The shortcomings in oversight exploded in 2016 when it was discovered that Russia used digital ads, particularly on social media sites like Facebook, to spread misinformation and influence the presidential election.
Since then both Facebook and ProPublica have launched tools to allow people to search for political advertising on the social media platform.
Those databases allow people to see who paid for a specific digital ad, and in the case of ProPublica’s search engine, allows users to see the targeting information that campaigns and political groups use to direct their messages.
For instance, in February U.S. Rep. Colleen Hanabusa, who’s running for governor against incumbent David Ige, sponsored a political ad about protecting Medicaid funding from the Trump administration.
According to the data collected by ProPublica, Hanabusa’s campaign wanted to reach people of voting age who lived in Hawaii and who had indicated they had an interest in Planned Parenthood.
Ige’s campaign, meanwhile, filed paperwork Wednesday with the Hawaii Campaign Spending Commission indicating he plans to spend $10,000 on Facebook ads in the weeks leading up to the Aug. 11 primary.
To Tim Lim, a Washington, D.C., political strategist and fundraising consultant who worked for both Barack Obama and Hillary Clinton’s campaigns, digital advertising is the new normal.
“The importance of digital today can’t be overstated — it’s part of our lives” Lim said.
“It’s the way that we’re communicating, doing commerce, getting information and sharing information. By not spending time on digital communications and marketing, campaigns are missing out on a huge swath of voters.”
He said Republicans have done a good job of harnessing the power of Facebook and other digital messaging while Democrats have struggled in recent years.
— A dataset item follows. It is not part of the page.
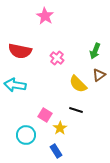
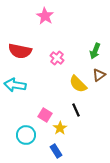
black line: rotated 48 degrees clockwise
One of the problems, Lim said, is that they just look at it as an ATM.
Many of the political ads on Facebook are considered “acquisition ads,” Lim said, meaning that the campaign is simply trying to get someone to click through so they can sign up for an email list and get bombarded with fundraising emails.
Lim said that can lead to exhaustion, especially as the November election nears and the 2020 presidential campaigns ramp up shortly afterward.
But it also doesn’t take full advantage of a platform, Facebook or otherwise, that can be used to persuade potential voters and tell them about who a candidate truly is.
A more fundamental problem, Lim said, comes when politicians put too much focus on raising money through digital ads.
For example, swearing off PAC donations is a great talking point that can get a candidate press and pull in grassroots donations, he said, but there is a flipside to such tactics.
“The primary way most campaigns are able to get a lot of people into their email list and get people to donate is by throwing red meat and riling up the base and talking about very divisive and angry things,” Lim said.
“From a fundraising standpoint that works very well, but from a political discourse standpoint that’s a totally different topic. I’m not entirely sure that it’s healthy or helping the stability of America.”